His questioner shook Struve again. "Where is she?" he repeated, time after time, till by very force of his own insistence he compelled realization in the sufferer.
"The Kid took her away. The Kid shot me," and then his voice rose till it flooded the room with terror. "The Kid shot me and I'm dying." He coughed blood to his lips, at which Roy laid him back and stood up. So there was no mistake, after all, and he had arrived too late. This was the Kid's revenge. This was how he struck. Lacking courage to face a man's level eyes, he possessed the foulness to prey upon a woman. Roy felt a weakening physical sickness sweep over him till his eye fell upon a sodden garment which Helen had removed from her brother's shoulders and replaced with a dry one.

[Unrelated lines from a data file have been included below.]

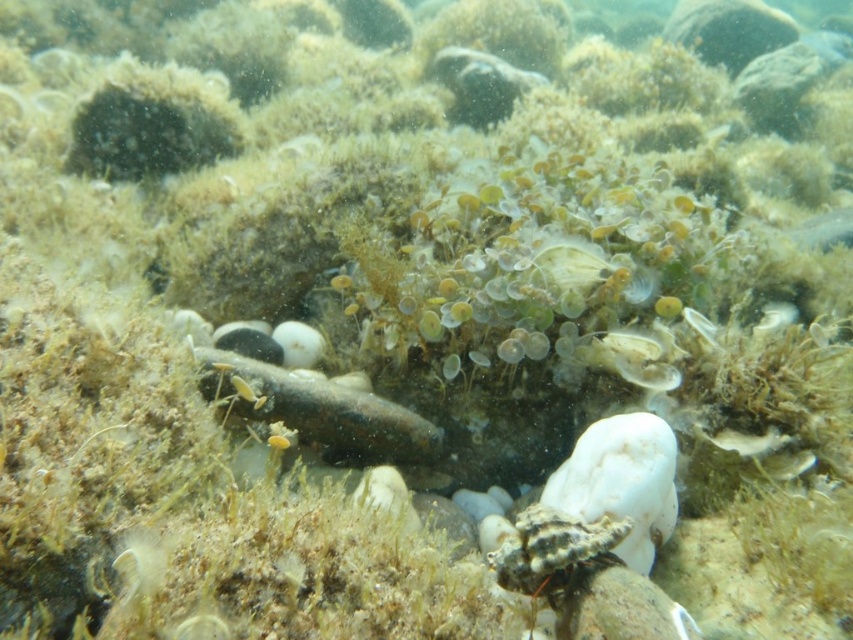 Question: Does speckled brown fish at center have a greater width compared to translucent glass fish at lower right?

Choices:
 (A) no
 (B) yes

Answer: (B)

Question: Among these points, which one is farthest from the camera?

Choices:
 (A) (608, 532)
 (B) (247, 403)

Answer: (B)

Question: Which point is farther to the camera?

Choices:
 (A) speckled brown shell at center
 (B) translucent glass fish at lower right

Answer: (B)

Question: Does speckled brown shell at center appear over translucent glass fish at lower right?

Choices:
 (A) no
 (B) yes

Answer: (A)

Question: Can you confirm if speckled brown fish at center is wider than translucent glass fish at lower right?

Choices:
 (A) yes
 (B) no

Answer: (A)

Question: Which of the following is the closest to the observer?

Choices:
 (A) (541, 595)
 (B) (231, 385)
 (C) (730, 440)

Answer: (A) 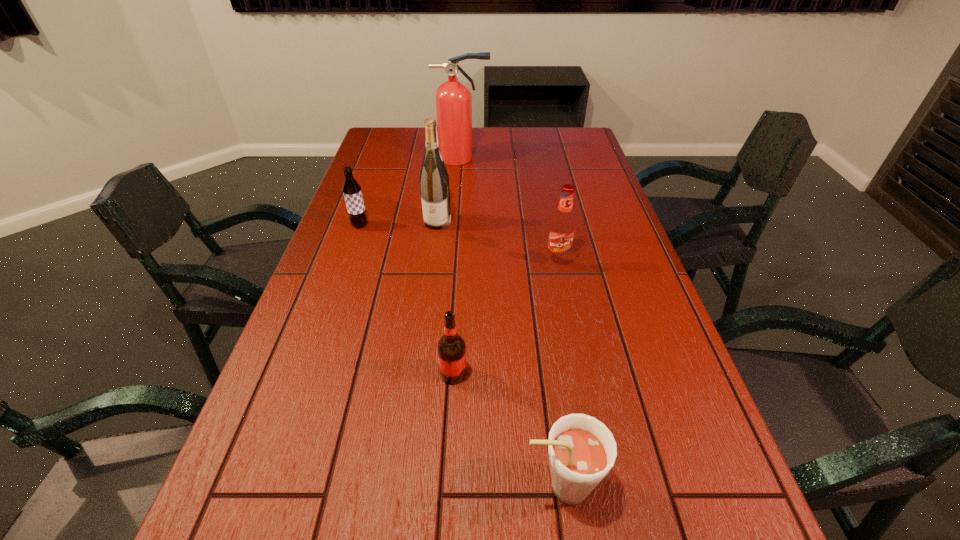 In order to click on fire extinguisher in this screenshot , I will do `click(453, 99)`.

I want to click on wine bottle, so click(434, 181).

Locate an element on the screen. the tallest root beer is located at coordinates (562, 227).

This screenshot has width=960, height=540. What are the coordinates of `the third nearest object` in the screenshot? It's located at (562, 227).

The height and width of the screenshot is (540, 960). In order to click on the leftmost object in this screenshot , I will do `click(351, 189)`.

Identify the location of the leftmost root beer. (351, 189).

You are a GUI agent. You are given a task and a screenshot of the screen. Output one action in this format:
    pyautogui.click(x=<x>, y=<y>)
    Task: Click on the nearest root beer
    This screenshot has height=540, width=960.
    Given the screenshot: What is the action you would take?
    pyautogui.click(x=581, y=449)

This screenshot has height=540, width=960. I want to click on the fifth farthest object, so click(451, 347).

This screenshot has height=540, width=960. Find the location of `the third farthest root beer`. the third farthest root beer is located at coordinates (451, 347).

What are the coordinates of `blank space located on the left of the fire extinguisher` in the screenshot? It's located at (406, 158). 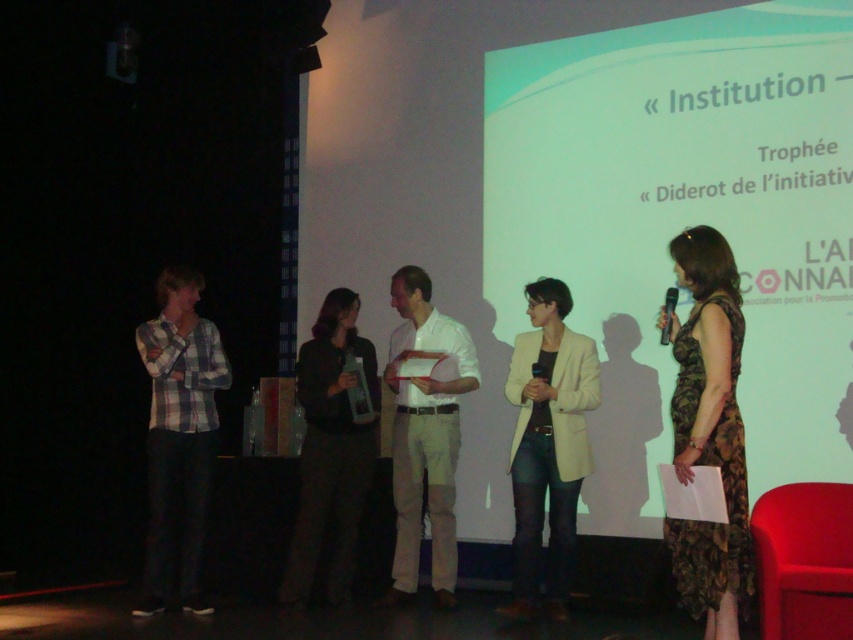 Question: Considering the relative positions of matte beige blazer at center and white matte shirt at center in the image provided, where is matte beige blazer at center located with respect to white matte shirt at center?

Choices:
 (A) below
 (B) above

Answer: (A)

Question: Based on their relative distances, which object is nearer to the white glossy projection screen at upper center?

Choices:
 (A) plaid cotton shirt at left
 (B) matte beige blazer at center
 (C) white matte shirt at center

Answer: (B)

Question: From the image, what is the correct spatial relationship of matte beige blazer at center in relation to white matte shirt at center?

Choices:
 (A) left
 (B) right

Answer: (B)

Question: Among these points, which one is nearest to the camera?

Choices:
 (A) (512, 440)
 (B) (693, 301)
 (C) (436, 381)
 (D) (167, 470)

Answer: (B)

Question: Which point is farther to the camera?

Choices:
 (A) (434, 396)
 (B) (373, 390)

Answer: (B)

Question: Is matte beige blazer at center thinner than white matte shirt at center?

Choices:
 (A) no
 (B) yes

Answer: (B) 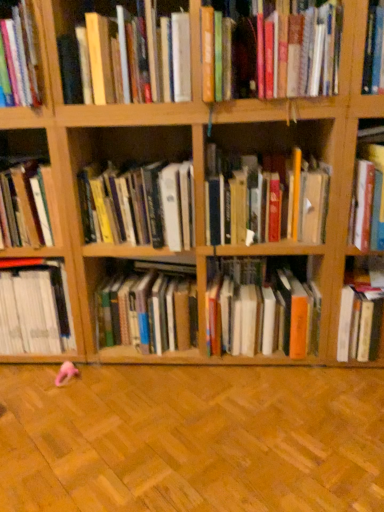 Question: Is hardcover book at center, which is the eighth book in left-to-right order, inside orange matte book at center, arranged as the 9th book when viewed from the left?

Choices:
 (A) yes
 (B) no

Answer: (B)

Question: From the image's perspective, is orange matte book at center, arranged as the third book when viewed from the right, over hardcover book at center, which is the eighth book in left-to-right order?

Choices:
 (A) no
 (B) yes

Answer: (A)

Question: Considering the relative positions of orange matte book at center, arranged as the third book when viewed from the right, and hardcover book at center, which is the eighth book in left-to-right order, in the image provided, is orange matte book at center, arranged as the third book when viewed from the right, to the left of hardcover book at center, which is the eighth book in left-to-right order, from the viewer's perspective?

Choices:
 (A) no
 (B) yes

Answer: (A)

Question: Is orange matte book at center, arranged as the 9th book when viewed from the left, facing towards hardcover book at center, which appears as the 4th book when viewed from the right?

Choices:
 (A) yes
 (B) no

Answer: (B)

Question: From the image's perspective, does orange matte book at center, arranged as the third book when viewed from the right, appear lower than hardcover book at center, which appears as the 4th book when viewed from the right?

Choices:
 (A) no
 (B) yes

Answer: (B)

Question: Is orange matte book at center, arranged as the third book when viewed from the right, directly adjacent to hardcover book at center, which is the eighth book in left-to-right order?

Choices:
 (A) yes
 (B) no

Answer: (B)

Question: Does white matte book at left, the 2th book when ordered from left to right, appear on the left side of hardcover book at right, placed as the 1th book when sorted from right to left?

Choices:
 (A) no
 (B) yes

Answer: (B)

Question: Is white matte book at left, the tenth book positioned from the right, oriented away from hardcover book at right, which is the eleventh book from left to right?

Choices:
 (A) yes
 (B) no

Answer: (B)

Question: Considering the relative sizes of white matte book at left, the tenth book positioned from the right, and hardcover book at right, placed as the 1th book when sorted from right to left, in the image provided, is white matte book at left, the tenth book positioned from the right, thinner than hardcover book at right, placed as the 1th book when sorted from right to left,?

Choices:
 (A) yes
 (B) no

Answer: (A)

Question: Considering the relative sizes of white matte book at left, the 2th book when ordered from left to right, and hardcover book at right, placed as the 1th book when sorted from right to left, in the image provided, is white matte book at left, the 2th book when ordered from left to right, bigger than hardcover book at right, placed as the 1th book when sorted from right to left,?

Choices:
 (A) yes
 (B) no

Answer: (A)

Question: Considering the relative sizes of white matte book at left, the tenth book positioned from the right, and hardcover book at right, which is the eleventh book from left to right, in the image provided, is white matte book at left, the tenth book positioned from the right, smaller than hardcover book at right, which is the eleventh book from left to right,?

Choices:
 (A) no
 (B) yes

Answer: (A)

Question: Is white matte book at left, the tenth book positioned from the right, surrounding hardcover book at right, which is the eleventh book from left to right?

Choices:
 (A) no
 (B) yes

Answer: (A)

Question: Is the position of hardcover book at upper right, which is counted as the 2th book, starting from the right, less distant than that of orange matte book at center, arranged as the 9th book when viewed from the left?

Choices:
 (A) yes
 (B) no

Answer: (A) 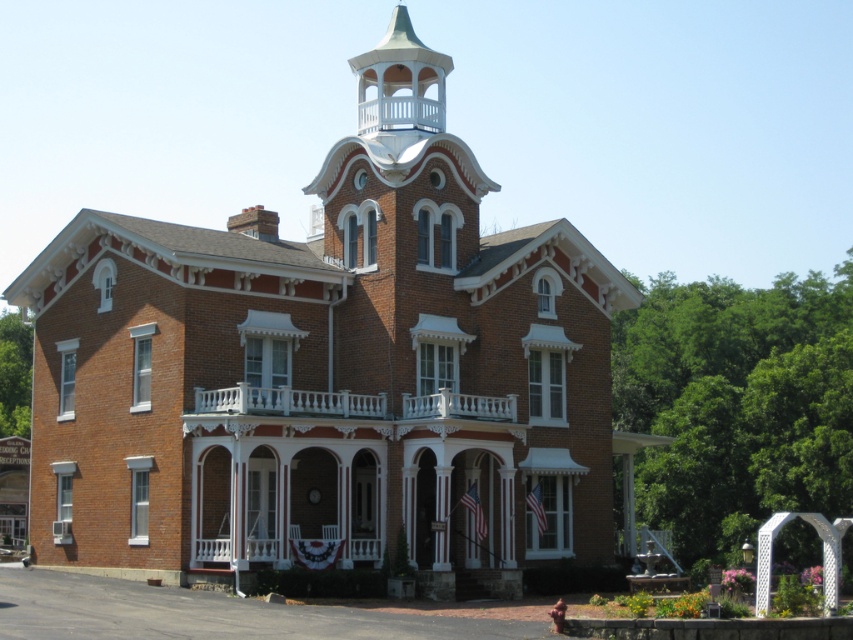 Does brick house at center come behind white painted wood spire at upper center?

That is False.

Is brick house at center above white painted wood spire at upper center?

Incorrect, brick house at center is not positioned above white painted wood spire at upper center.

Does point (497, 500) come closer to viewer compared to point (386, 80)?

Yes, it is.

Where is `brick house at center`? brick house at center is located at coordinates (325, 380).

Does brick house at center appear under white carved wood porch at center?

Actually, brick house at center is above white carved wood porch at center.

Identify the location of brick house at center. (325, 380).

Can you confirm if white painted wood spire at upper center is smaller than white carved wood porch at center?

No, white painted wood spire at upper center is not smaller than white carved wood porch at center.

Is point (408, 20) farther from viewer compared to point (410, 413)?

Yes.

Is point (410, 32) positioned behind point (287, 387)?

Yes.

The width and height of the screenshot is (853, 640). What are the coordinates of `white painted wood spire at upper center` in the screenshot? It's located at (399, 81). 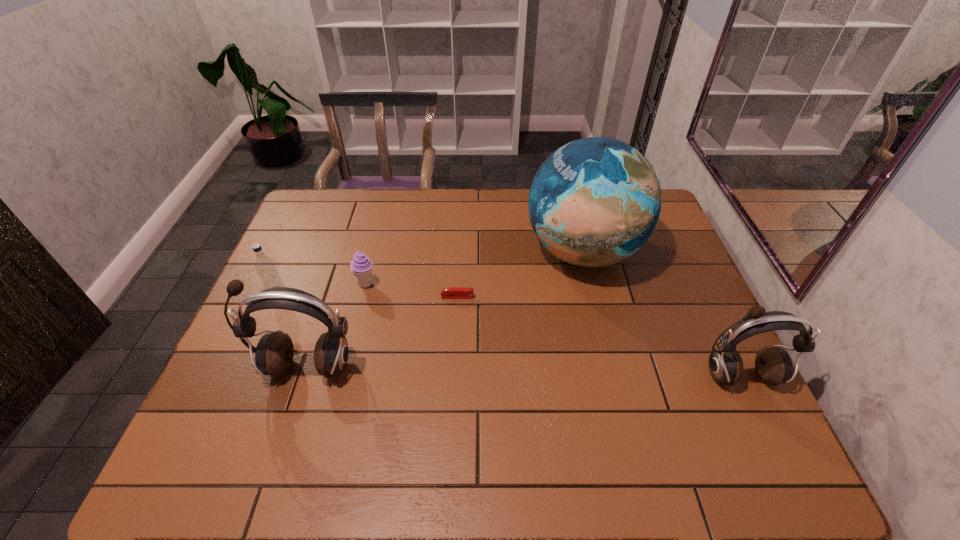 Identify the location of earphone located at the right edge. This screenshot has width=960, height=540. (774, 366).

You are a GUI agent. You are given a task and a screenshot of the screen. Output one action in this format:
    pyautogui.click(x=<x>, y=<y>)
    Task: Click on the globe located in the right edge section of the desktop
    
    Given the screenshot: What is the action you would take?
    pyautogui.click(x=595, y=201)

Find the location of a particular element. object at the far right corner is located at coordinates (595, 201).

At what (x,y) coordinates should I click in order to perform the action: click on object located in the near right corner section of the desktop. Please return your answer as a coordinate pair (x, y). This screenshot has width=960, height=540. Looking at the image, I should click on (774, 366).

Find the location of `vacant space at the far edge of the desktop`. vacant space at the far edge of the desktop is located at coordinates (524, 203).

In the image, there is a desktop. Where is `blank space at the near edge`? This screenshot has width=960, height=540. blank space at the near edge is located at coordinates (612, 417).

In the image, there is a desktop. Identify the location of vacant space at the right edge. (637, 285).

In order to click on vacant region at the far left corner of the desktop in this screenshot , I will do `click(339, 205)`.

The height and width of the screenshot is (540, 960). In order to click on free space between the third shortest object and the icecream in this screenshot , I will do `click(323, 289)`.

Find the location of `vacant space that is in between the globe and the shorter earphone`. vacant space that is in between the globe and the shorter earphone is located at coordinates (660, 314). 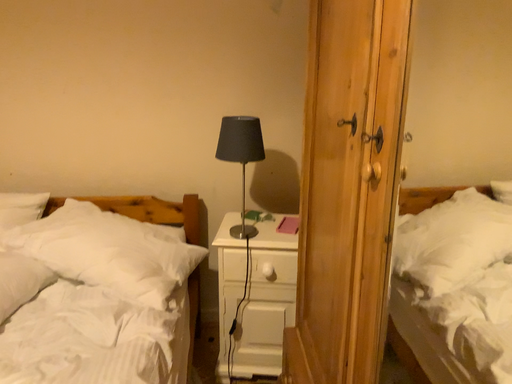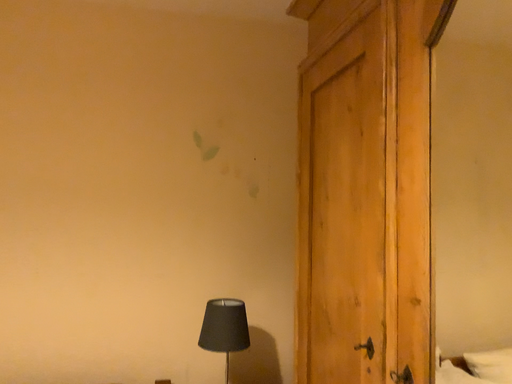 Question: How did the camera likely rotate when shooting the video?

Choices:
 (A) rotated right
 (B) rotated left

Answer: (A) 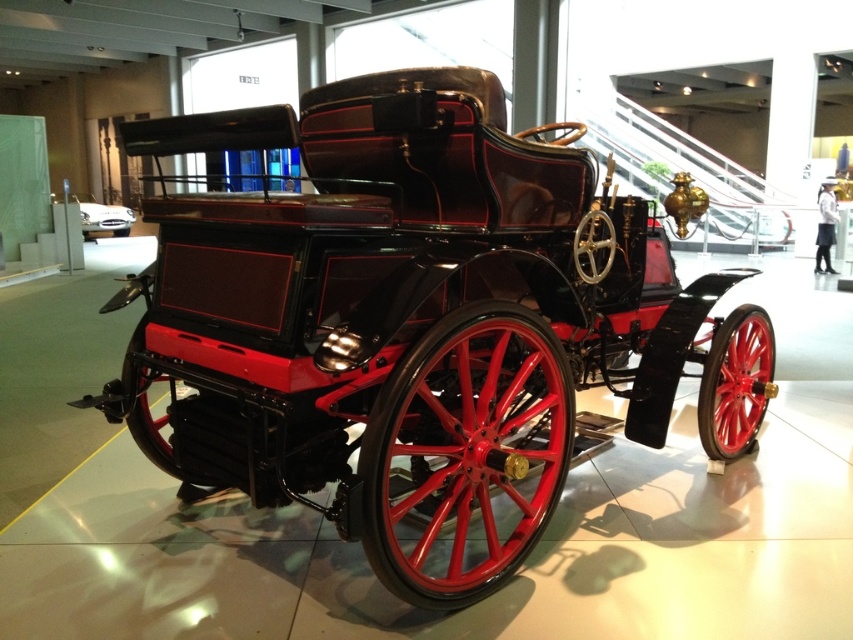 You are an art curator planning to move a large sculpture into the exhibition space. You need to decide whether to place it between the shiny black car at center and the polished wood coach at center. Based on their positions, which object is closer to you, and can the sculpture fit in the space between them?

The shiny black car at center is closer to you than the polished wood coach at center. However, the description does not provide the exact distance between them, so it is unclear if the sculpture can fit in the space between them.

You are a tour guide leading visitors through the museum. You want to point out the shiny black car at center and the polished wood coach at center to your group. Which one is positioned to the left of the other?

The shiny black car at center is to the left of the polished wood coach at center. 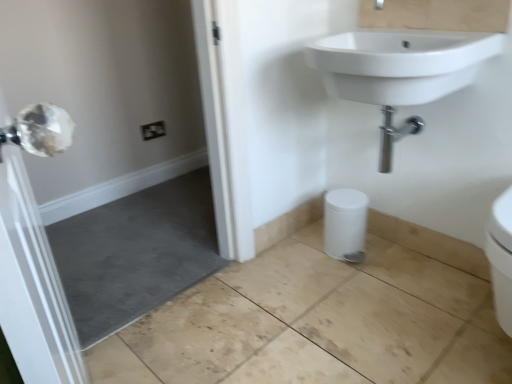 Question: Looking at the image, does white ceramic sink at upper right seem bigger or smaller compared to white matte bidet at lower center?

Choices:
 (A) small
 (B) big

Answer: (B)

Question: From the image's perspective, is white ceramic sink at upper right above or below white matte bidet at lower center?

Choices:
 (A) below
 (B) above

Answer: (B)

Question: Which object is the farthest from the white matte bidet at lower center?

Choices:
 (A) clear glass door at left
 (B) white ceramic sink at upper right

Answer: (A)

Question: Which object is the farthest from the white ceramic sink at upper right?

Choices:
 (A) clear glass door at left
 (B) white matte bidet at lower center

Answer: (A) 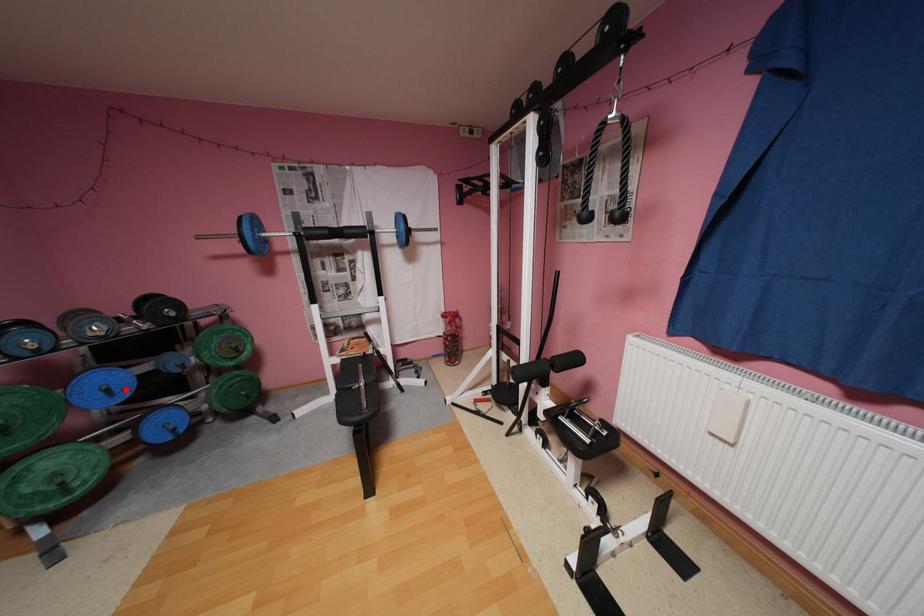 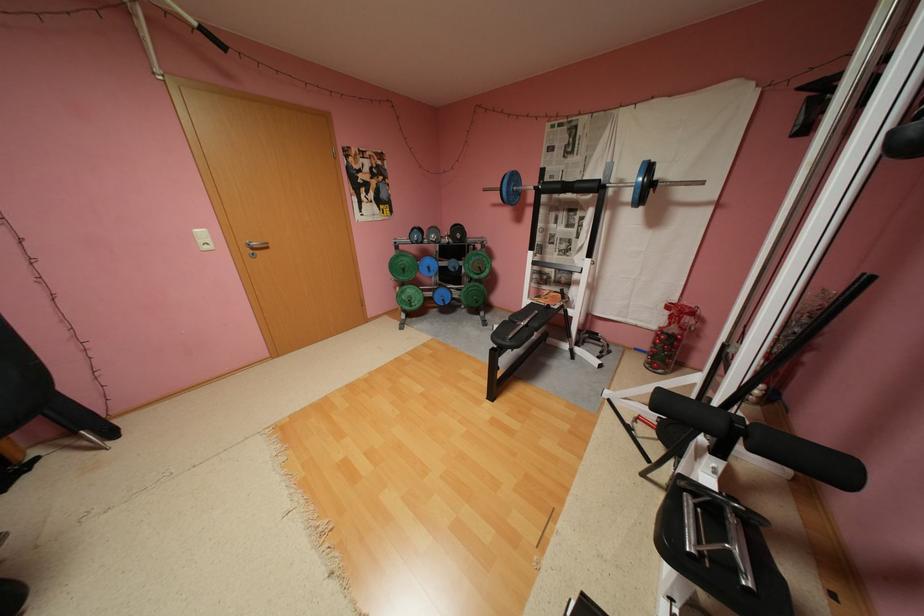 Question: I am providing you with two images of the same scene from different viewpoints. A red point is shown in image1. For the corresponding object point in image2, is it positioned nearer or farther from the camera?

He snatched it from the floor and in a sudden fury felt it come apart in his hands like wet tissue-paper.
He found himself out in the rain, scanning the trampled soil by light of his lamp, and discerned tracks which the drizzle had not yet erased. He reasoned mechanically that the two riders could have no great start of him, so strode out beyond the house to see if they had gone farther into the hills. There were no tracks here, therefore they must have doubled back towards town. It did not occur to him that they might have left the beaten path and followed down the little creek to the river; but, replacing the light where he had found it, he remounted and lashed his horse into a stiff canter up towards the divide that lay between him and the city. The story was growing plainer to him, though as yet he could not piece it all together. Its possibilities stabbed him with such horror that he cried out aloud and beat his steed into faster time with both hands and feet. To think of those two ruffians fighting over this girl as though she were the spoils of pillage! He must overtake the Kid--he WOULD! The possibility that he might not threw him into such ungovernable mental chaos that he was forced to calm himself. Men went mad that way. He could not think of it. That gasping creature in the road-house spoke all too well of the Bronco's determination. And yet, who of those who had known the Kid in the past would dream that his vileness was so utter as this?
Away to the right, hidden among the shadowed hills, his friends rested themselves for the coming battle, waiting impatiently his return, and timing it to the rising sun. Down in the valley to his left were the two he followed, while he, obsessed and unreasoning, now cursing like a madman, now grim and silent, spurred southward towards town and into the ranks of his enemies.